##### AVAILABLE DATA #####
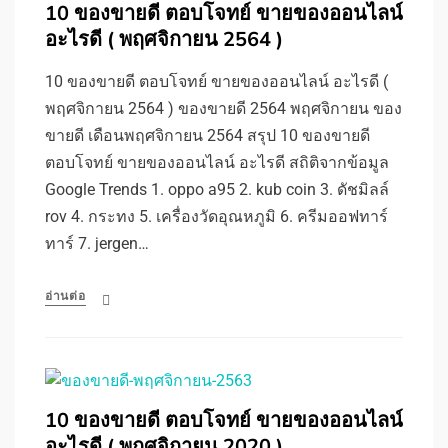
10 ของขายดี ตอบโจทย์ ขายของออนไลน์
อะไรดี ( พฤศจิกายน 2564 )
10 ของขายดี ตอบโจทย์ ขายของออนไลน์ อะไรดี (
พฤศจิกายน 2564 ) ของขายดี 2564 พฤศจิกายน ของ
ขายดี เดือนพฤศจิกายน 2564 สรุป 10 ของขายดี
ตอบโจทย์ ขายของออนไลน์ อะไรดี สถิติจากข้อมูล
Google Trends 1. oppo a95 2. kub coin 3. ดัชมิลล์
rov 4. กระทง 5. เครื่องวัดอุณหภูมิ 6. ครีมออฟทาร์
ทาร์ 7. jergen…
อ่านต่อ
10 ของขายดี ตอบโจทย์ ขายของออนไลน์
อะไรดี ( พฤศจิกายน 2020 )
#####
TASK BRIEF:
Gather up the lines containing the word "อะไรด" from these records and copy them.

RESULT:
อะไรดี ( พฤศจิกายน 2564 )
10 ของขายดี ตอบโจทย์ ขายของออนไลน์ อะไรดี (
ตอบโจทย์ ขายของออนไลน์ อะไรดี สถิติจากข้อมูล
อะไรดี ( พฤศจิกายน 2020 )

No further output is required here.